The NT makes explicit what the OT hints at. Christ is Gods eternal life and God's forgiveness. Let us seek God's instruction then about the "Riddle of Christ." Earlier we mentioned some questions about Christ. There is nothing wrong with such questions. Our questions about Christ take us on a voyage into the mind of God, and give us a fresh look at why a Savior unexpectedly appeared in Bethlehem of Judea. We do not necessarily receive answers to our questions, but at least the questions help us to look at Christ in a different and hopefully deeper way.

We cannot begin to understand the Babe of Bethlehem without remembering that God is a God of paradox. The Christmas story is full of anomalies. The angelic choir appears to the shepherds to announce the birth of the Christ child. These shepherds were poor and illiterate men. They were what we would call today marginalized members of that society. There is a message about Christmas in that choir singing to those shepherds.

When the shepherds find the Child, he is where they might find one of their flock: in a place that was shall we say inelegant, a smelly shelter for farm animals. There is a message about Christmas in the fact that Jesus was born in a stable.

Neither the religious establishment nor the political powers were present for the birth of the Messiah. It was not that they refused to come; they were not invited. There is a message there too.

When God could have intervened in human history by divine decree. When God could have broken open the skies and used a legion of angels to bring about his will, he chose instead to use the vehicle of human flesh.

Still, after years and years of Christmases, we are no longer surprised by these paradoxes. What continues to astound us instead, and to soak up a lot of our daily energy, is how our own lives can be so complex and ragged around the edges. Our lives tend to have a lot of dangling loose ends and seem to be going in many directions. But what can yet astonish us even more is that somehow that which began with the birth in Bethlehem can give us an anchor for our lives, a center that holds when all around is as unstable as last season's ice.

Myron Arms made his second voyage with a crew of four, all young adults. One of these, identified only as "Blue," became argumentative and surly every time Arms as skipper decided it was necessary to run the sailing vessel's diesel engine. Finally, Arms confronted the young crewman. He learned that Blue was one of these idealistic young people who very concerned for the environment. Blue found it especially irksome that on a voyage to raise consciousness about the buildup of greenhouse gasses, Arms would run a diesel engine at all. Like any motor running on fossil fuel, that engine contributed 22 pounds of carbon dioxide to the atmosphere for each gallon of fuel it consumed.
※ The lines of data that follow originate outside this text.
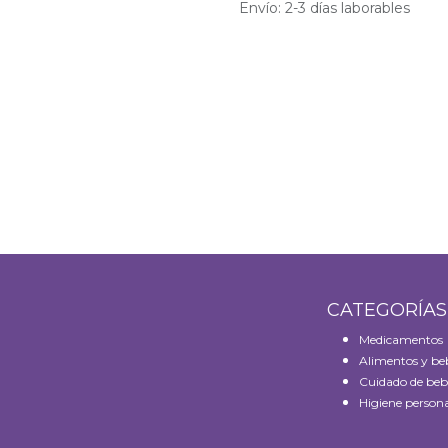
Envío: 2-3 días laborables
CATEGORÍA
Medicamentos
Alimentos y be
Cuidado de beb
Higiene persona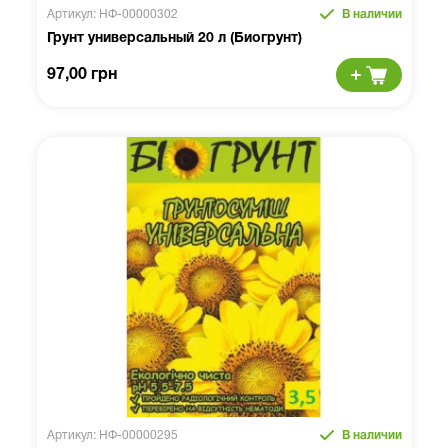
Артикул: НФ-00000302
В наличии
Грунт универсальный 20 л (Биогрунт)
97,00 грн
Артикул: НФ-00000295
В наличии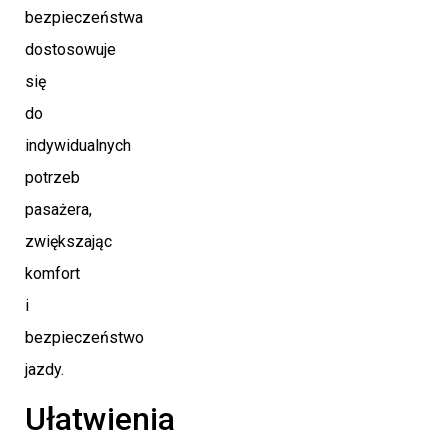
bezpieczeństwa
dostosowuje
się
do
indywidualnych
potrzeb
pasażera,
zwiększając
komfort
i
bezpieczeństwo
jazdy.
Ułatwienia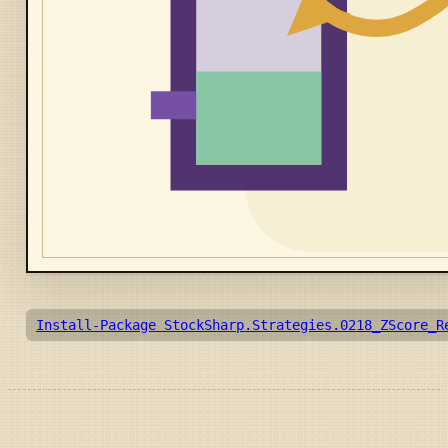
Install-Package StockSharp.Strategies.0218_ZScore_R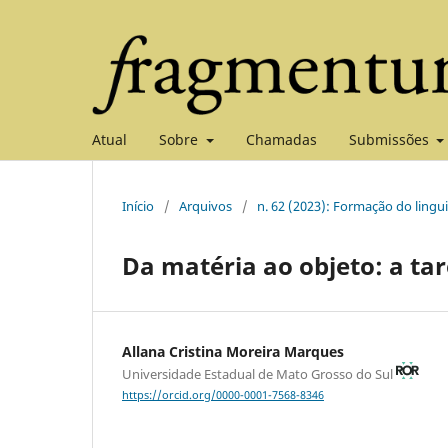
Atual
Sobre
Chamadas
Submissões
Início
/
Arquivos
/
n. 62 (2023): Formação do lingu
Da matéria ao objeto: a tar
Allana Cristina Moreira Marques
Universidade Estadual de Mato Grosso do Sul
https://orcid.org/0000-0001-7568-8346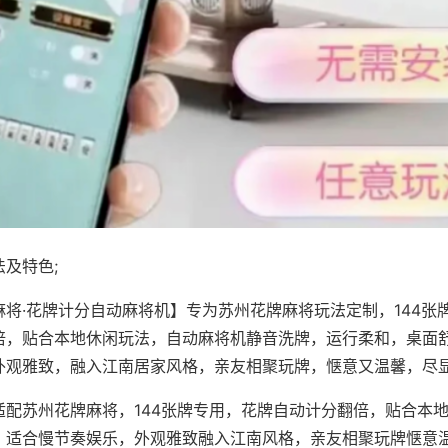
及特色;
麻将·花牌计分自动麻将机】专为苏州花牌麻将玩法定制，144张
倍，贴合本地休闲玩法，自动麻将机静音洗牌，运行柔和，桌面
外观雅致，融入江南居家风格，亲友相聚玩牌，惬意又温馨，尽
适配苏州花牌麻将，144张牌专用，花牌自动计分翻倍，贴合本
，适合慢节奏娱乐，外观雅致融入江南风格，亲友相聚玩牌惬意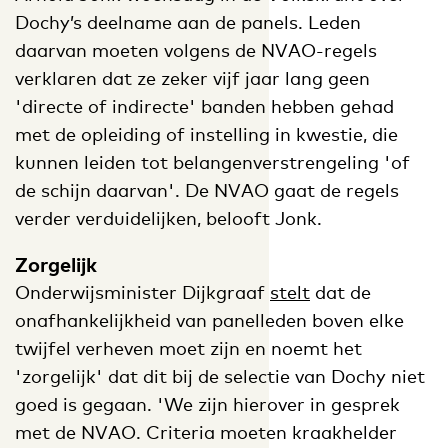
Dochy’s deelname aan de panels. Leden
daarvan moeten volgens de NVAO-regels
verklaren dat ze zeker vijf jaar lang geen
'directe of indirecte' banden hebben gehad
met de opleiding of instelling in kwestie, die
kunnen leiden tot belangenverstrengeling 'of
de schijn daarvan'. De NVAO gaat de regels
verder verduidelijken, belooft Jonk.
Zorgelijk
Onderwijsminister Dijkgraaf
stelt
dat de
onafhankelijkheid van panelleden boven elke
twijfel verheven moet zijn en noemt het
'zorgelijk' dat dit bij de selectie van Dochy niet
goed is gegaan. 'We zijn hierover in gesprek
met de NVAO. Criteria moeten kraakhelder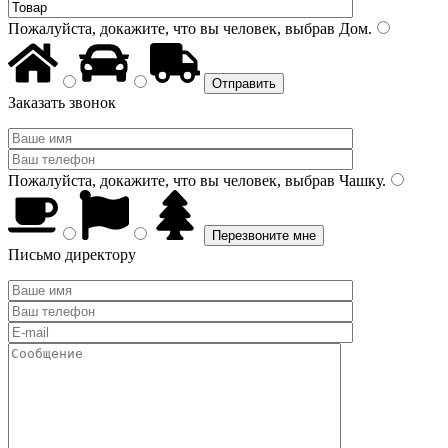
Пожалуйста, докажите, что вы человек, выбрав
Дом
.
Заказать звонок
Пожалуйста, докажите, что вы человек, выбрав
Чашку
.
Письмо директору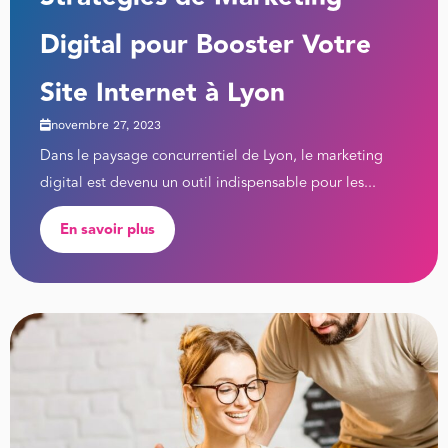
Digital pour Booster Votre
Site Internet à Lyon
novembre 27, 2023
Dans le paysage concurrentiel de Lyon, le marketing
digital est devenu un outil indispensable pour les...
En savoir plus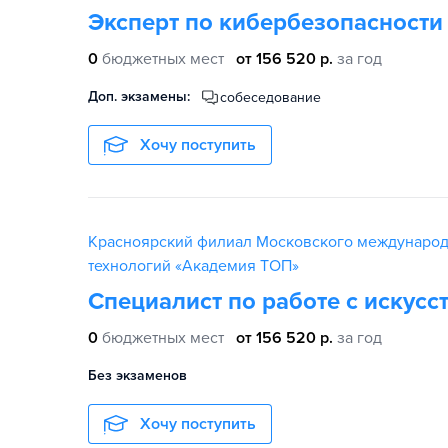
Эксперт по кибербезопасности
0
бюджетных мест
от 156 520 р.
за год
Доп. экзамены:
собеседование
Хочу поступить
Красноярский филиал Московского междунаро
технологий «Академия ТОП»
Специалист по работе с искус
0
бюджетных мест
от 156 520 р.
за год
Без экзаменов
Хочу поступить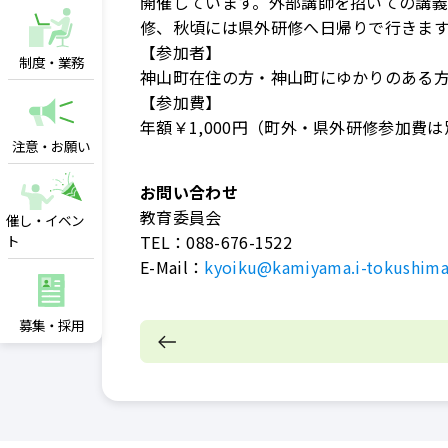
開催しています。外部講師を招いての講
修、秋頃には県外研修へ日帰りで行きま
【参加者】
制度・業務
神山町在住の方・神山町にゆかりのある
【参加費】
年額￥1,000円（町外・県外研修参加費
注意・お願い
お問い合わせ
教育委員会
催し・イベン
TEL：
088-676-1522
ト
E-Mail：
kyoiku@kamiyama.i-tokushima
募集・採用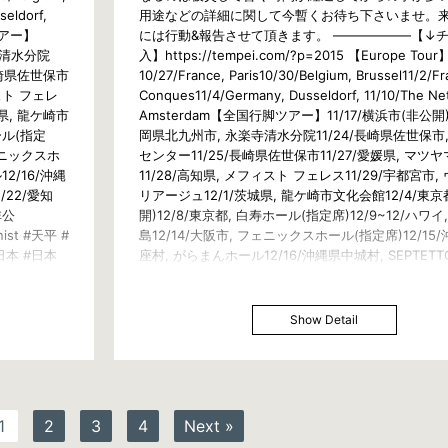
seldorf,
用途などの詳細に関して今暫くお待ち下さいませ。
脚ツアー】
には行動&報告させて頂きます。 ——————【↓
楽寺清水分院
入】https://tempei.com/?p=2015 【Europe Tour
長崎県佐世保市
10/27/France, Paris10/30/Belgium, Brussel11/2/Fr
ィスト フェレ
Conques11/4/Germany, Dusseldorf, 11/10/The Ne
県, 龍ケ崎市
Amsterdam【全国行脚ツアー】11/17/横浜市(非公開)1
ール(指定
岡県北九州市, 永楽寺清水分院11/24/長崎県佐世保市
フェニックスホ
センター11/25/長崎県佐世保市11/27/愛媛県, マツ
2/16/沖縄
11/28/高知県, メフィスト フェレス11/29/宇都宮市
2/22/愛知
リアージュ12/1/茨城県, 龍ケ崎市文化会館12/4/東京
非公
開)12/8/東京都, 白寿ホール(指定席)12/9~12/ハワイ
anist #天平 #
島12/14/大阪市, フェニックスホール(指定席)12/15
日本 #日本
座村, がらまんホール12/16/沖縄県中城村, SEPTETTO
nTour#日本全
縄県那覇市, Kanon12/22/愛知県, カワイ名古屋【9
w#クラシック
演】12/24/関西(非公開)#piano #concert #Classical
#Rock #Pianist #天平 #ピアノ #ピアニスト #コン
Show Detail
人 #世界人 #日本 #日本人 #Japan #Japanese #
#AllOverJapanTour#日本全国 #寅さん#旅行 #旅 #
#Travel #Trip #View#クラシック #ジャズ #ロック
1
2
3
4
Next »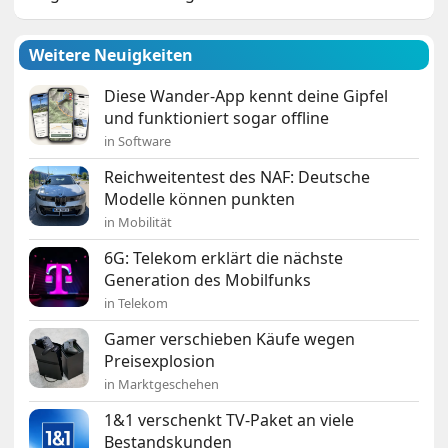
Weitere Neuigkeiten
Diese Wander-App kennt deine Gipfel
und funktioniert sogar offline
in Software
Reichweitentest des NAF: Deutsche
Modelle können punkten
in Mobilität
6G: Telekom erklärt die nächste
Generation des Mobilfunks
in Telekom
Gamer verschieben Käufe wegen
Preisexplosion
in Marktgeschehen
1&1 verschenkt TV-Paket an viele
Bestandskunden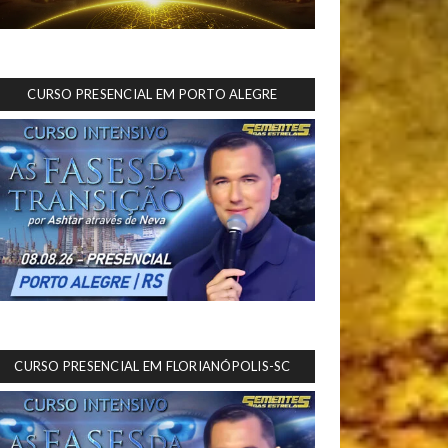
CURSO PRESENCIAL EM PORTO ALEGRE
CURSO PRESENCIAL EM FLORIANÓPOLIS-SC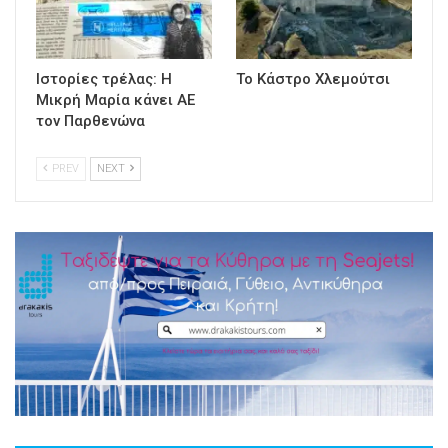
Ιστορίες τρέλας: Η
Το Κάστρο Χλεμούτσι
Μικρή Μαρία κάνει ΑΕ
τον Παρθενώνα
PREV
NEXT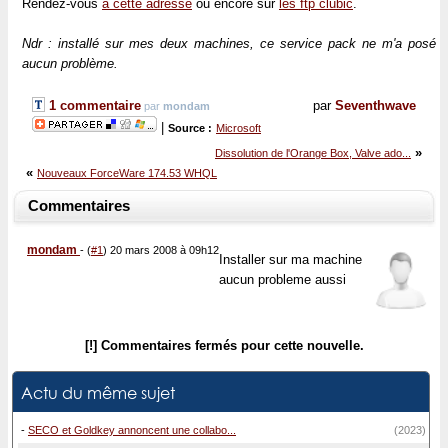
Rendez-vous
à cette adresse
ou encore sur
les ftp clubic
.
Ndr : installé sur mes deux machines, ce service pack ne m'a posé
aucun problème.
1 commentaire
par
Seventhwave
par
mondam
|
Source :
Microsoft
»
Dissolution de l'Orange Box, Valve ado...
«
Nouveaux ForceWare 174.53 WHQL
Commentaires
mondam
-
(
#1
) 20 mars 2008 à 09h12
Installer sur ma machine
aucun probleme aussi
[!] Commentaires fermés pour cette nouvelle.
Actu du même sujet
-
SECO et Goldkey annoncent une collabo...
(2023)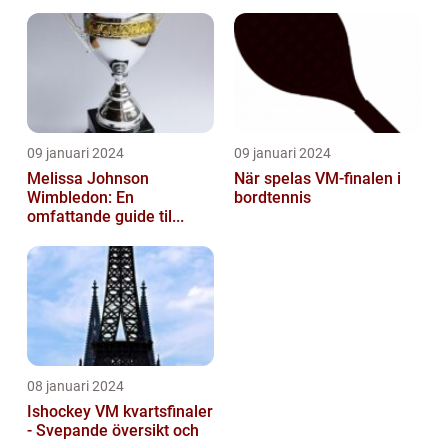
09 januari 2024
09 januari 2024
Melissa Johnson
När spelas VM-finalen i
Wimbledon: En
bordtennis
omfattande guide til...
08 januari 2024
Ishockey VM kvartsfinaler
- Svepande översikt och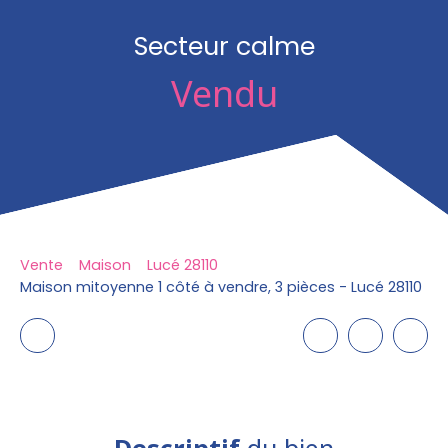
Secteur calme
Vendu
Vente
Maison
Lucé 28110
Maison mitoyenne 1 côté à vendre, 3 pièces - Lucé 28110
Descriptif
du bien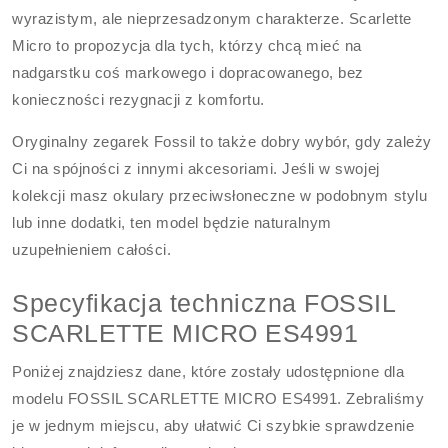
wyrazistym, ale nieprzesadzonym charakterze. Scarlette
Micro to propozycja dla tych, którzy chcą mieć na
nadgarstku coś markowego i dopracowanego, bez
konieczności rezygnacji z komfortu.
Oryginalny zegarek Fossil to także dobry wybór, gdy zależy
Ci na spójności z innymi akcesoriami. Jeśli w swojej
kolekcji masz okulary przeciwsłoneczne w podobnym stylu
lub inne dodatki, ten model będzie naturalnym
uzupełnieniem całości.
Specyfikacja techniczna FOSSIL
SCARLETTE MICRO ES4991
Poniżej znajdziesz dane, które zostały udostępnione dla
modelu FOSSIL SCARLETTE MICRO ES4991. Zebraliśmy
je w jednym miejscu, aby ułatwić Ci szybkie sprawdzenie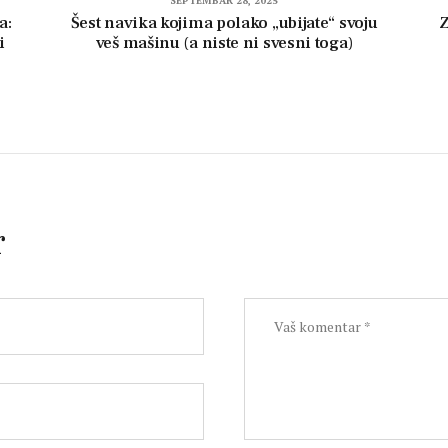
SEPTEMBAR 28, 2025
a:
Šest navika kojima polako „ubijate“ svoju
Z
i
veš mašinu (a niste ni svesni toga)
r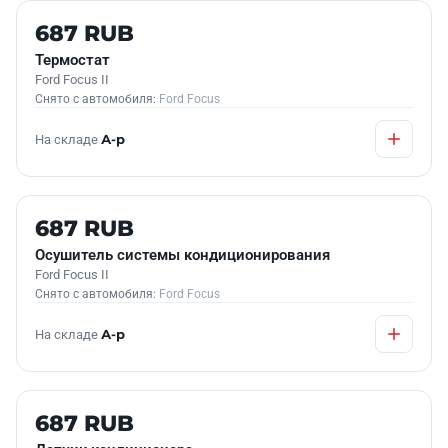
Б/У В НАЛИЧИИ
687 RUB
Термостат
Ford Focus II
Снято с автомобиля:
Ford Focus
На складе
А-р
Б/У В НАЛИЧИИ
687 RUB
Осушитель системы кондиционирования
Ford Focus II
Снято с автомобиля:
Ford Focus
На складе
А-р
Б/У В НАЛИЧИИ
687 RUB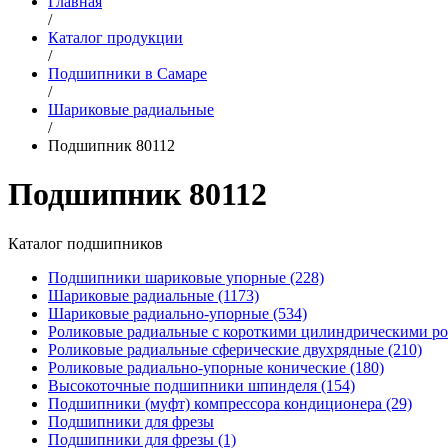
Главная
/
Каталог продукции
/
Подшипники в Самаре
/
Шариковые радиальные
/
Подшипник 80112
Подшипник 80112
Каталог подшипников
Подшипники шариковые упорные (228)
Шариковые радиальные (1173)
Шариковые радиально-упорные (534)
Роликовые радиальные с короткими цилиндрическими ро
Роликовые радиальные сферические двухрядные (210)
Роликовые радиально-упорные конические (180)
Высокоточные подшипники шпинделя (154)
Подшипники (муфт) компрессора кондиционера (29)
Подшипники для фрезы
Подшипники для фрезы (1)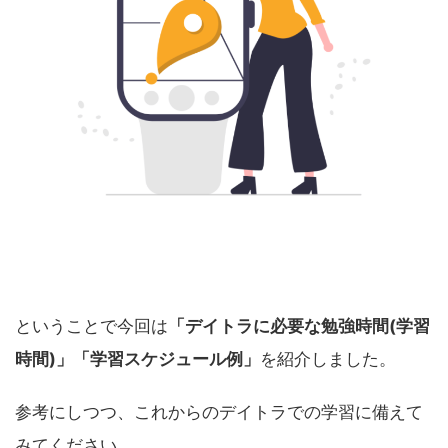
ということで今回は
「デイトラに必要な勉強時間(学習
時間)」「学習スケジュール例」
を紹介しました。
参考にしつつ、これからのデイトラでの学習に備えて
みてください。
Myron Arms pointed out that he actually agreed with Blue in pure theory, but he also lived with the contradictions of modern existence. The crew, each of whom had other obligations in the fall, would not have been able to come on the voyage without the certainty that a schedule could be kept, even when wind died--so they had to have the engine. Arms went on to say that the choices humans face regarding their impact on the environment do not yield to simple yes or no answers. We live with the complexity.

And we do in areas beyond the environment as well, including in the realm of the spirit. In the face of the contradictions of life, we embrace the Christ of Bethlehem by faith, and then to pray, along with the psalmist, "Make me to know your ways, O Lord; teach me your paths. Lead me in your truth, and teach me, for you are the God of my salvation" (vv. 4-5).

And what does God promise when we come to him in this way. He does not promise easy answers. He does promise help, courage, hope, faith, forgiveness. He promises all the important stuff. He promises his love. Amen.